*WHAT IS REQUIRED*. Leaving out every picture, retype the lines below from the top through the one that contains "Стойка переднего стабилизатора Mazda CX-5 (2011-по н.в) CTR".

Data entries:

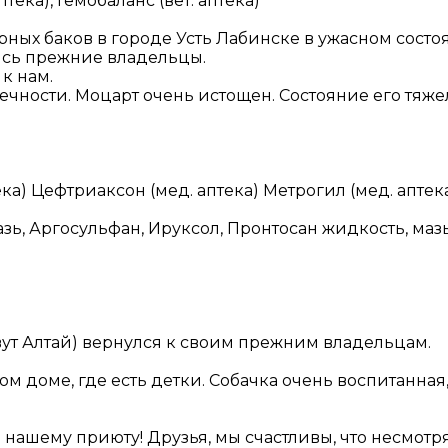
ка), Гемобаланс (вет. аптека)
рных баков в городе Усть Лабинске в ужасном состо
лись прежние владельцы.
к нам.
чности. Моцарт очень истощен. Состояние его тяже
тека) Цефтриаксон (мед. аптека) Метрогил (мед. аптек
, Аргосульфан, Ируксол, Пронтосан жидкость, мазь
овут Алтай) вернулся к своим прежним владельцам.
ном доме, где есть детки. Собачка очень воспитанная
нашему приюту! Друзья, мы счастливы, что несмотря 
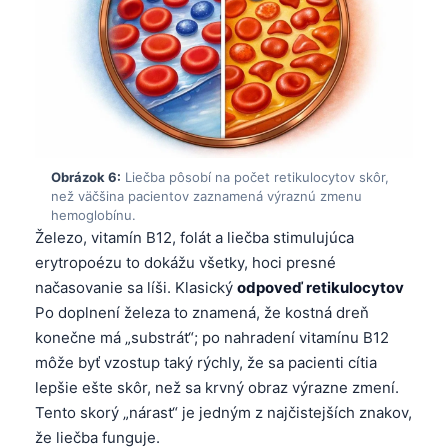
Gàidhlig
Euskara
Македонски јазик
Latviešu valoda
Galego
অসমীয়া
Obrázok 6:
Liečba pôsobí na počet retikulocytov skôr,
než väčšina pacientov zaznamená výraznú zmenu
සිංහල
hemoglobínu.
سنڌي
Železo, vitamín B12, folát a liečba stimulujúca
erytropoézu to dokážu všetky, hoci presné
پښتو
načasovanie sa líši. Klasický
odpoveď retikulocytov
Po doplnení železa to znamená, že kostná dreň
Hrvatski
konečne má „substrát“; po nahradení vitamínu B12
môže byť vzostup taký rýchly, že sa pacienti cítia
Suomi
lepšie ešte skôr, než sa krvný obraz výrazne zmení.
Қазақ тілі
Tento skorý „nárast“ je jedným z najčistejších znakov,
Català
že liečba funguje.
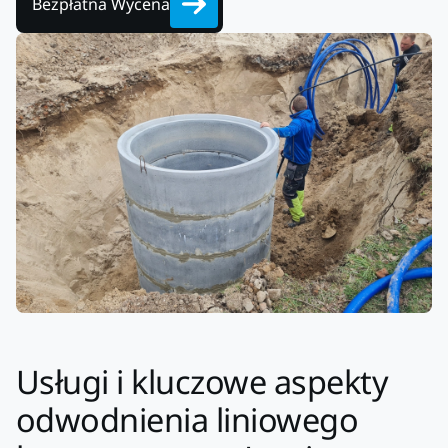
Bezpłatna Wycena
Usługi i kluczowe aspekty
odwodnienia liniowego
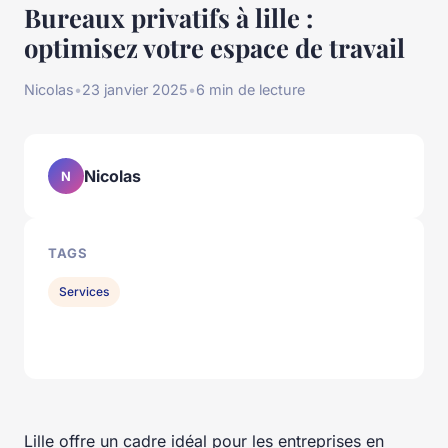
Bureaux privatifs à lille :
optimisez votre espace de travail
Nicolas
•
23 janvier 2025
•
6 min de lecture
Nicolas
N
TAGS
Services
Lille offre un cadre idéal pour les entreprises en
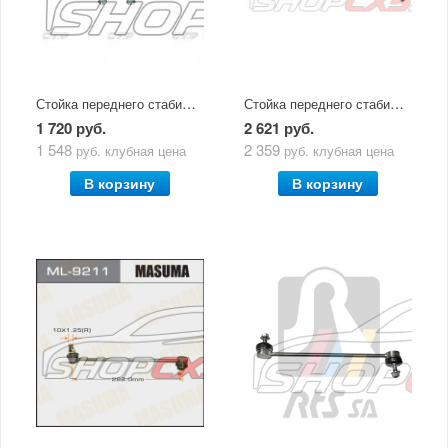
Стойка переднего стабилизатора Mazda CX-5 (2011-по н.в) CTR
Стойка переднего стабилизатора Mazda CX-5 (2011-по н.в) Lemforder
1 720 руб.
2 621 руб.
1 548
2 359
руб.
клубная цена
руб.
клубная цена
В корзину
В корзину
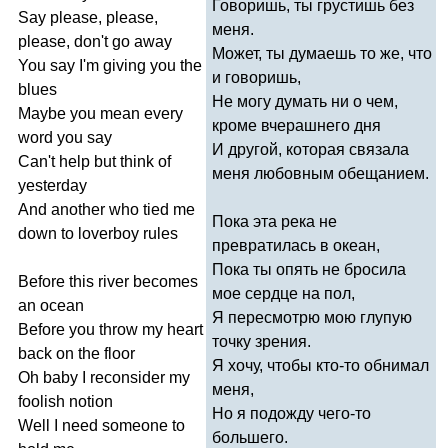
Говоришь, ты грустишь без
Say
please
,
please
,
меня.
please
,
don't
go
away
Может, ты думаешь то же, что
You
say
I'm
giving
you
the
и говоришь,
blues
Не могу думать ни о чем,
Maybe
you
mean
every
кроме вчерашнего дня
word
you
say
И другой, которая связала
Can't
help
but
think
of
меня любовным обещанием.
yesterday
And
another
who
tied
me
Пока эта река не
down
to
loverboy
rules
превратилась в океан,
Пока ты опять не бросила
Before
this
river
becomes
мое сердце на пол,
an
ocean
Я пересмотрю мою глупую
Before
you
throw
my
heart
точку зрения.
back
on
the
floor
Я хочу, чтобы кто-то обнимал
Oh
baby
I
reconsider
my
меня,
foolish
notion
Но я подожду чего-то
Well
I
need
someone
to
большего.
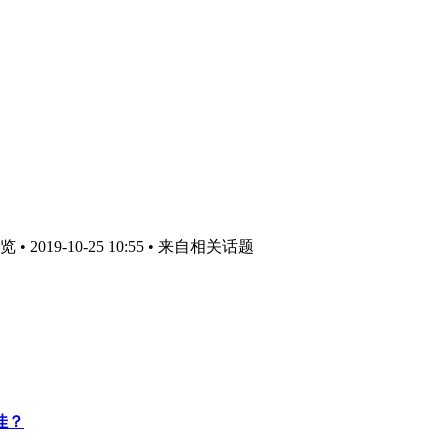
 2019-10-25 10:55
• 来自相关话题
不佳？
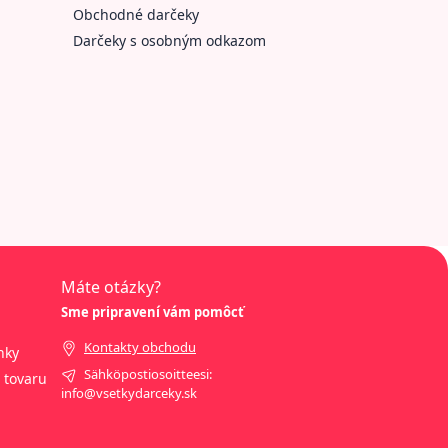
Obchodné darčeky
Darčeky s osobným odkazom
Máte otázky?
Sme pripravení vám pomôcť
Kontakty obchodu
nky
Sähköpostiosoitteesi:
 tovaru
info@vsetkydarceky.sk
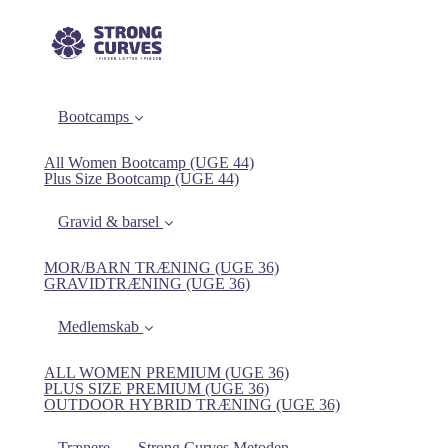
Bootcamps
All Women Bootcamp (UGE 44)
Plus Size Bootcamp (UGE 44)
Gravid & barsel
MOR/BARN TRÆNING (UGE 36)
GRAVIDTRÆNING (UGE 36)
Medlemskab
ALL WOMEN PREMIUM (UGE 36)
PLUS SIZE PREMIUM (UGE 36)
OUTDOOR HYBRID TRÆNING (UGE 36)
Trænere
Strong Curves Metoden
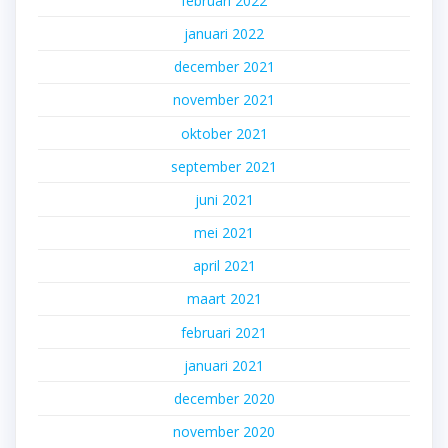
februari 2022
januari 2022
december 2021
november 2021
oktober 2021
september 2021
juni 2021
mei 2021
april 2021
maart 2021
februari 2021
januari 2021
december 2020
november 2020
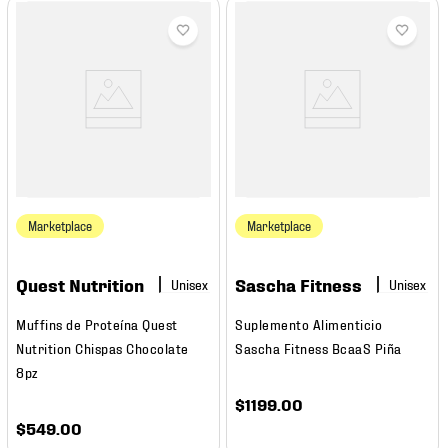
Marketplace
Marketplace
Quest Nutrition
Sascha Fitness
Muffins de Proteína Quest
Suplemento Alimenticio
Nutrition Chispas Chocolate
Sascha Fitness BcaaS Piña
8pz
$
1199
.
00
$
549
.
00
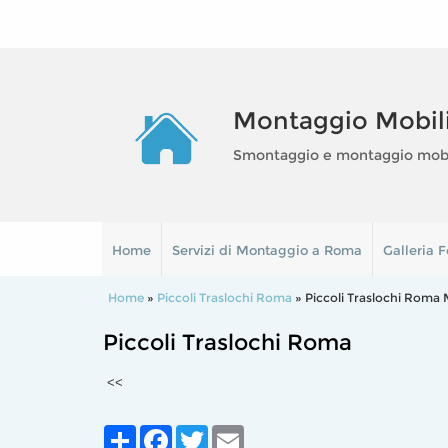
Montaggio Mobil
Smontaggio e montaggio mobili
Home
Servizi di Montaggio a Roma
Galleria F
Home
»
Piccoli Traslochi Roma
» Piccoli Traslochi Roma
Piccoli Traslochi Roma
<<
Share
Facebook
Twitter
Email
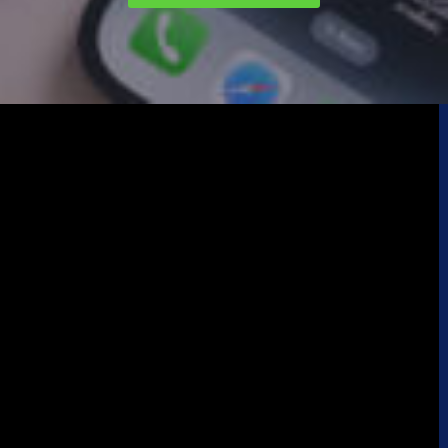
Magic keyboard
(2)
smart keyboard
(1)
Watch Ultra 1
(1)
Watch Ultra 2
(4)
Watch Ultra 3
(1)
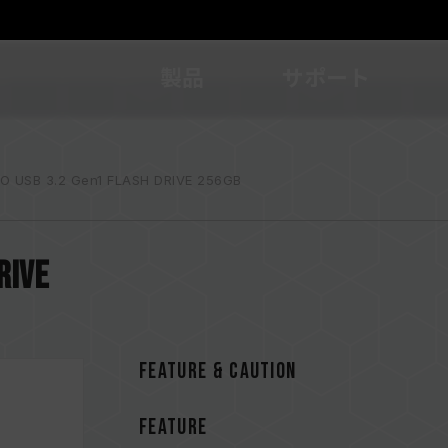
製品
サポート
O USB 3.2 Gen1 FLASH DRIVE 256GB
RIVE
FEATURE & CAUTION
FEATURE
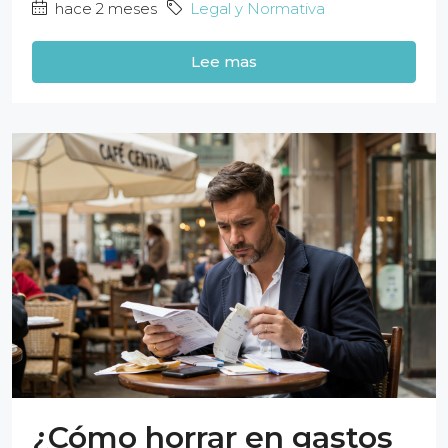
hace 2 meses
Legal y Normativa
Lee mas
¿Cómo horrar en gastos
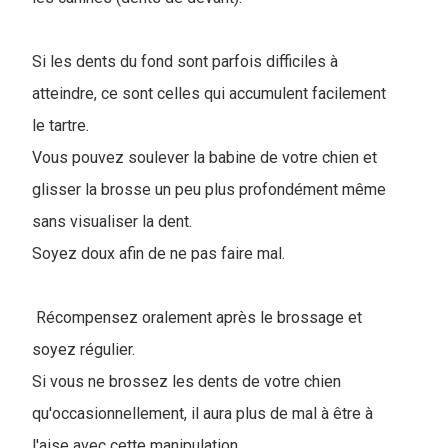
Si les dents du fond sont parfois difficiles à
atteindre, ce sont celles qui accumulent facilement
le tartre.
Vous pouvez soulever la babine de votre chien et
glisser la brosse un peu plus profondément même
sans visualiser la dent.
Soyez doux afin de ne pas faire mal.
Récompensez oralement après le brossage et
soyez régulier.
Si vous ne brossez les dents de votre chien
qu'occasionnellement, il aura plus de mal à être à
l'aise avec cette manipulation.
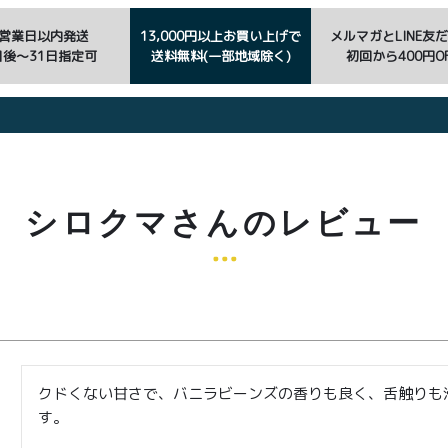
3営業日以内発送
13,000円以上お買い上げで
メルマガとLINE友
日後〜31日指定可
送料無料(一部地域除く)
初回から400円OF
シロクマさんのレビュー
クドくない甘さで、バニラビーンズの香りも良く、舌触りも
す。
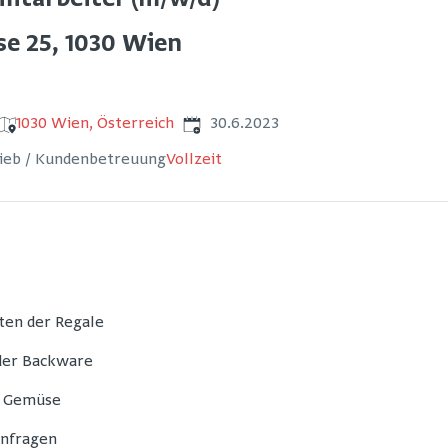
itarbeiter (m/w/d)
e 25, 1030 Wien
Veröffentlicht
:
1030 Wien, Österreich
30.6.2023
rieb / Kundenbetreuung
Vollzeit
ten der Regale
 der Backware
d Gemüse
nfragen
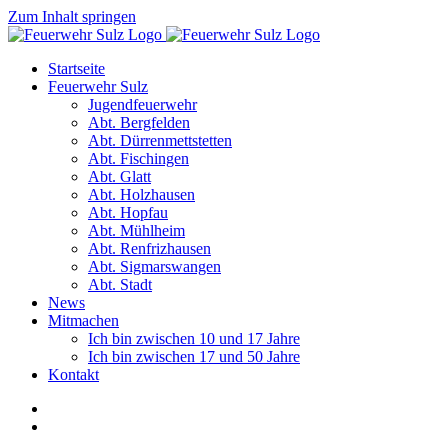
Zum Inhalt springen
Startseite
Feuerwehr Sulz
Jugendfeuerwehr
Abt. Bergfelden
Abt. Dürrenmettstetten
Abt. Fischingen
Abt. Glatt
Abt. Holzhausen
Abt. Hopfau
Abt. Mühlheim
Abt. Renfrizhausen
Abt. Sigmarswangen
Abt. Stadt
News
Mitmachen
Ich bin zwischen 10 und 17 Jahre
Ich bin zwischen 17 und 50 Jahre
Kontakt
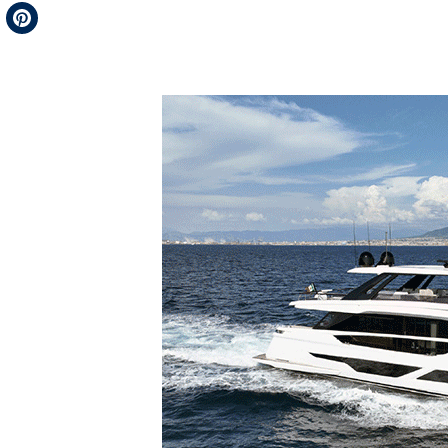
Telegram
Pinterest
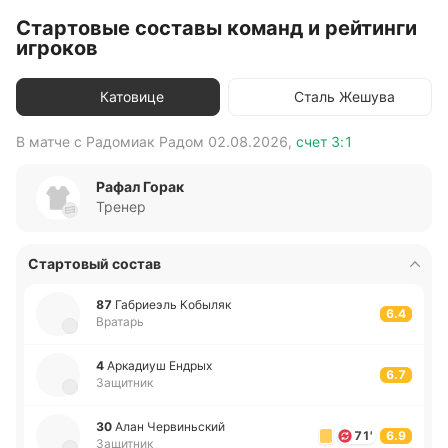
Стартовые составы команд и рейтинги
игроков
Катовице
Сталь Жешува
В матче с
Радомиак Радом
02.08.2026
,
счет
3:1
В 
Рафал Горак
Тренер
Стартовый состав
87
Га­бриеэль Ко­бы­ляк
6.4
Вратарь
4
Арка­диуш Ендрых
6.7
Защитник
30
Алан Че­рви­ньский
71'
6.9
Защитник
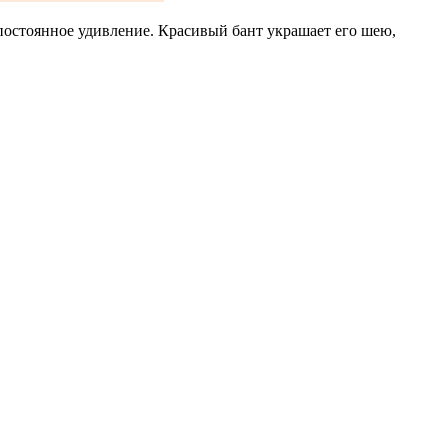
 постоянное удивление. Красивый бант украшает его шею,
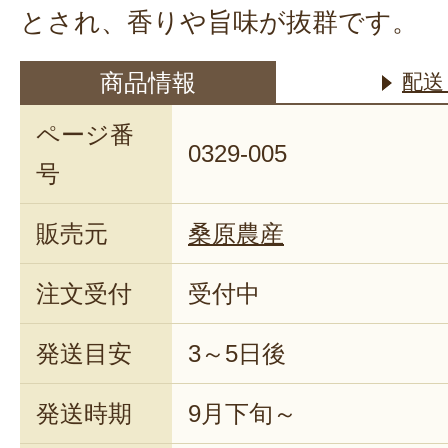
とされ、香りや旨味が抜群です。
商品情報
配送
ページ番
0329-005
号
販売元
桑原農産
注文受付
受付中
発送目安
3～5日後
発送時期
9月下旬～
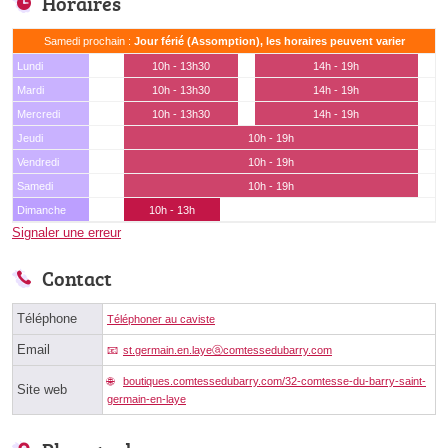
Horaires
Samedi prochain :
Jour férié (Assomption), les horaires peuvent varier
Lundi
10h - 13h30
14h - 19h
Mardi
10h - 13h30
14h - 19h
Mercredi
10h - 13h30
14h - 19h
Jeudi
10h - 19h
Vendredi
10h - 19h
Samedi
10h - 19h
Dimanche
10h - 13h
Signaler une erreur
Contact
Téléphone
Téléphoner au caviste
Email
st.germain.en.layeⓐcomtessedubarry.com
boutiques.comtessedubarry.com/32-comtesse-du-barry-saint-
Site web
germain-en-laye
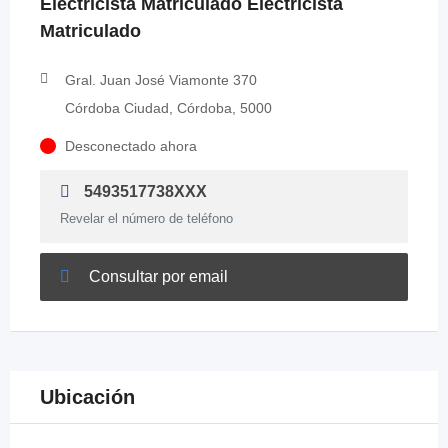
Electricista Matriculado Electricista
Matriculado
Gral. Juan José Viamonte 370
Córdoba Ciudad, Córdoba, 5000
Desconectado ahora
5493517738XXX
Revelar el número de teléfono
Consultar por email
Ubicación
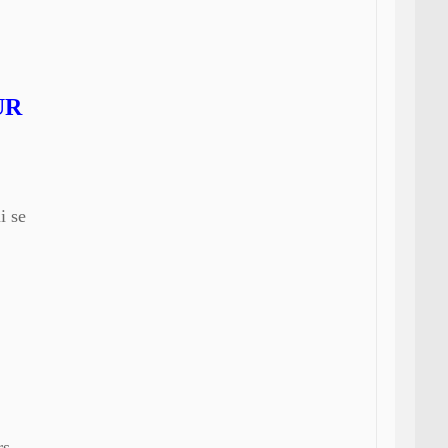
UR
i se
rs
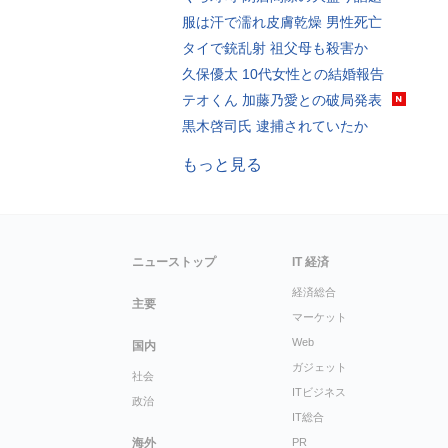
服は汗で濡れ皮膚乾燥 男性死亡
タイで銃乱射 祖父母も殺害か
久保優太 10代女性との結婚報告
テオくん 加藤乃愛との破局発表
黒木啓司氏 逮捕されていたか
もっと見る
ニューストップ
IT 経済
経済総合
主要
マーケット
Web
国内
ガジェット
社会
ITビジネス
政治
IT総合
海外
PR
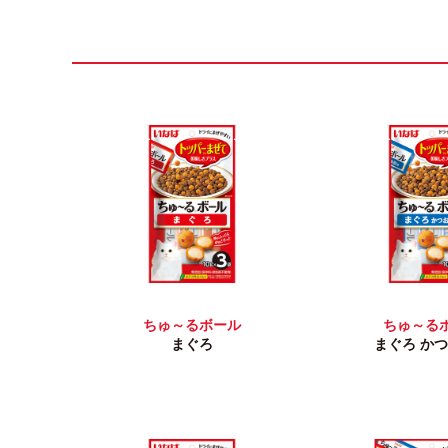
ちゅ～るボール
ちゅ～る
まぐろ
まぐろ か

*REPLY TO THE EXERCISE*.
ка), Гемобаланс (вет. аптека)
рных баков в городе Усть Лабинске в ужасном состо
лись прежние владельцы.
к нам.
чности. Моцарт очень истощен. Состояние его тяже
тека) Цефтриаксон (мед. аптека) Метрогил (мед. аптек
, Аргосульфан, Ируксол, Пронтосан жидкость, мазь
овут Алтай) вернулся к своим прежним владельцам.
ном доме, где есть детки. Собачка очень воспитанная
нашему приюту! Друзья, мы счастливы, что несмотря 
Gàidhlig
Euskara
Македонски јазик
Latviešu valoda
Galego
অসমীয়া
Obrázok 6:
Liečba pôsobí na počet retikulocytov skôr,
než väčšina pacientov zaznamená výraznú zmenu
සිංහල
hemoglobínu.
سنڌي
Železo, vitamín B12, folát a liečba stimulujúca
erytropoézu to dokážu všetky, hoci presné
پښتو
načasovanie sa líši. Klasický
odpoveď retikulocytov
Po doplnení železa to znamená, že kostná dreň
Hrvatski
konečne má „substrát“; po nahradení vitamínu B12
môže byť vzostup taký rýchly, že sa pacienti cítia
Suomi
lepšie ešte skôr, než sa krvný obraz výrazne zmení.
Қазақ тілі
Tento skorý „nárast“ je jedným z najčistejších znakov,
Català
že liečba funguje.
Bezpłatna Wycena
Usługi i kluczowe aspekty
odwodnienia liniowego
Bureaux privatifs à lille :
optimisez votre espace de travail
Nicolas
•
23 janvier 2025
•
6 min de lecture
Nicolas
N
TAGS
Services
Lille offre un cadre idéal pour les entreprises en
Стойка переднего стабилизатора Mazda CX-5 (2011-по н.в) CTR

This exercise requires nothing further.